Resolução n° 1342/21 - CPJ

​Não caberia à Carta Magna prever minúcias a respeito do tema. Assim, paulatinamente, cada MP passou a disciplinar a matéria.

A Constituição de 1988 prevê que o Ministério Público (MP) tem, dentre suas funções institucionais, a promoção do inquérito civil, como instrumento investigativo de proteção do patrimônio público e social, do meio ambiente, de outros interesses difusos e coletivos, e que pode resultar na propositura de uma ação civil pública, nos casos comprovadamente mais graves.

Não caberia à Carta Magna prever minúcias a respeito do tema. Assim, paulatinamente, cada MP passou a disciplinar a matéria. Até que, em 2007, o Conselho Nacional do Ministério Público (CSMP), órgão constitucional de controle externo da atividade do MP, editou a Resolução n° 23, com a finalidade de uniformizar nacionalmente, em 90 dias, os requerimentos e procedimentos investigatórios.

A padronização atendeu a vários princípios da Administração Pública, como da razoabilidade e eficiência, além de proporcionar aos cidadãos mais respeito a suas garantias fundamentais e melhor acesso à proteção dos interesses metaindividuais. No Estado de SP, rege a matéria a Resolução n° 1342/21 do Colégio de Procuradores de Justiça (CPJ – colegiado ministerial incumbido pela Lei Orgânica Estadual do MP de normatizar o tema).
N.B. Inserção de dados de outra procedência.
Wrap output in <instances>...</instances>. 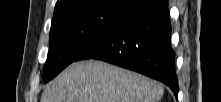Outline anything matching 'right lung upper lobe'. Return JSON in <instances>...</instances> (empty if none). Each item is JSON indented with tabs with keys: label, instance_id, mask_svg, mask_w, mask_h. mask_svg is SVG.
Masks as SVG:
<instances>
[{
	"label": "right lung upper lobe",
	"instance_id": "obj_1",
	"mask_svg": "<svg viewBox=\"0 0 221 102\" xmlns=\"http://www.w3.org/2000/svg\"><path fill=\"white\" fill-rule=\"evenodd\" d=\"M85 0H58L55 5L54 15L78 6ZM137 10L151 0H127Z\"/></svg>",
	"mask_w": 221,
	"mask_h": 102
}]
</instances>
A resolução paulista é abrangente. Disciplina, além do inquérito civil (IC), o procedimento preparatório de inquérito civil (PPIC) e as notícias de fato, incluindo como se realizam as audiências públicas, o modo correto de se celebrarem os compromissos de ajustamento de conduta e a forma adequada de expedição das formais recomendações. Aliás, não importa a nomenclatura – a resolução abrange todas as formas cíveis de apuração, esclarecimento e investigação.

A porta de entrada das solicitações do público ao MP é a notícia de fato, que pode ser apresentada verbalmente ou por escrito. No primeiro caso, deve ser reduzida a termo de declarações e registrada na Promotoria respectiva. Na segunda hipótese, há duas vias: o protocolo presencial ou a remessa pela internet, no portal da instituição, com registro efetuado pelo próprio noticiante, que tem inclusive opção de anexar documentos.